By David Potter
Techlash has arrived. People are more skeptical and resentful of the tech sector than ever before. For conservatives, censorship plays a big role in this distrust. Around the world, and here at home governments are starting to act to curb tech overlords. Florida Gov. Ron DeSantis is the first governor to take major action to rein in Big Tech tyranny.
Tim Donner of Liberty Nation paints the general picture well.
“Banned. Canceled. De-platformed. These words have entered the cultural lexicon in ever-greater measure as the universally leftist titans of the 21st century, otherwise known as social media, advance their “community standards.” But all these words are little more than scrubbed language representing a single concept: censorship. Conservatives have long desired for someone – anyone – to not just stand there, but do something about this outbreak of quintessentially un-American behavior. And the brash, fast-rising governor of Florida has risen to the challenge. In passing a first-in-the-nation state bill offering strong protections against the flagrant ideological intolerance of social media not afforded by the federal government, Ron DeSantis kills two birds with a single weighty stone. He delivers a shot across the bow to those who hold undue power to protect what have become online gated communities, while adding another notch to his belt in filling the America First leadership vacuum left by the defeat of Donald Trump. What could be more populist than responding to an overwhelming popular demand to fight censorship? And who else is demonstrating the determination and ability to roust the MAGA crowd from their current state of desolation? The remedies put forth in this legislation are punitive. Social media companies can be fined up to $250,000 per day for de-platforming candidates for statewide office, and any resident of the state banned by an online site can sue for up to $100,000. This represents a novel approach to the vexing problem of how to reverse the curse of social media, perhaps because the varied solutions to censorship previously articulated by the right are all fraught with problems.”
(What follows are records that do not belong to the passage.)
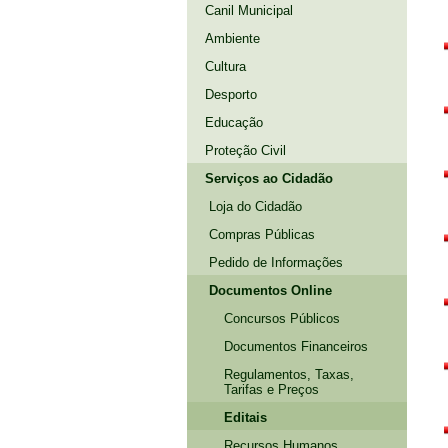
Canil Municipal
Ambiente
Cultura
Desporto
Educação
Proteção Civil
Serviços ao Cidadão
Loja do Cidadão
Compras Públicas
Pedido de Informações
Documentos Online
Concursos Públicos
Documentos Financeiros
Regulamentos, Taxas,
Tarifas e Preços
Editais
Recursos Humanos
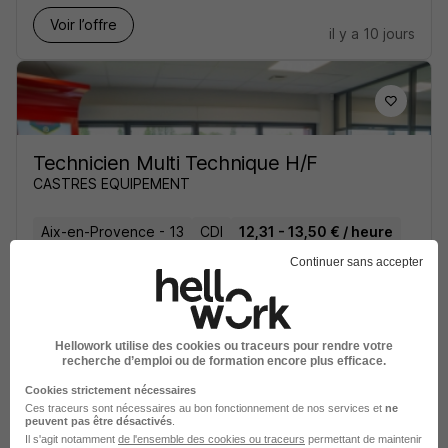
Voir l’offre
il y a 10 jours
Technicien Multi Technique H/F
CASTRES EQUIPEMENT
Aix-en-Provence - 13
CDI
12,31 - 13,50 € / heure
Continuer sans accepter
Voir l’offre
il y a 11 jours
Hellowork utilise des cookies ou traceurs pour rendre votre
recherche d’emploi ou de formation encore plus efficace.
Cookies strictement nécessaires
Ces traceurs sont nécessaires au bon fonctionnement de nos services et
ne
peuvent pas être désactivés
.
Agent d'Entretien H/F
Il s'agit notamment
de l'ensemble des cookies ou traceurs
permettant de maintenir
ASR Nettoyage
This new approach to fighting tech censorship may make Twitter think twice before suspending your account for posting politically incorrect Biden memes. Combating censorship is a huge step in the right direction, but even more must be done in the long run. Public opinion of big tech across all political ideologies is steadily becoming less favorable.
If public opinion continues to trend in negative directions for the technology sector, both in the United States and around the world, it likely will broaden support for government actions that regulate technology, raise taxes, ban certain applications, and limit product rollouts seen as detrimental to humanity. A lack of public confidence will encourage political leaders to take tough regulatory actions and limit the freedom private companies have had for decades to develop new products, bring them to the marketplace, and engage in international commerce. Already, we are seeing some signs of these tendencies. For example, some American government authorities have beefed up their enforcement actions and regulatory oversight. At the national level, the Federal Trade Commission and the Department of Justice have launched investigations into the competitive practices of leading companies. A number of firms are expecting antitrust enforcement to move into other sectors as well as many businesses are compiling data and making use of automation and digitalization. Locally, there have been bans or moratoriums placed on facial recognition software usage by law enforcement, limits on Airbnb rentals, and restrictions on the gig economy. Rather than being seen as a positive force for economic and social development, local officials see possible AI-based biases, harms to legacy firms, and unfairness in the way workers get classified as independent contractors. People want policies that are friendlier to workers and more protective of basic human values. The public opinion developments documented this year by major polling firms signal a choppy and volatile environment ahead for technology firms.”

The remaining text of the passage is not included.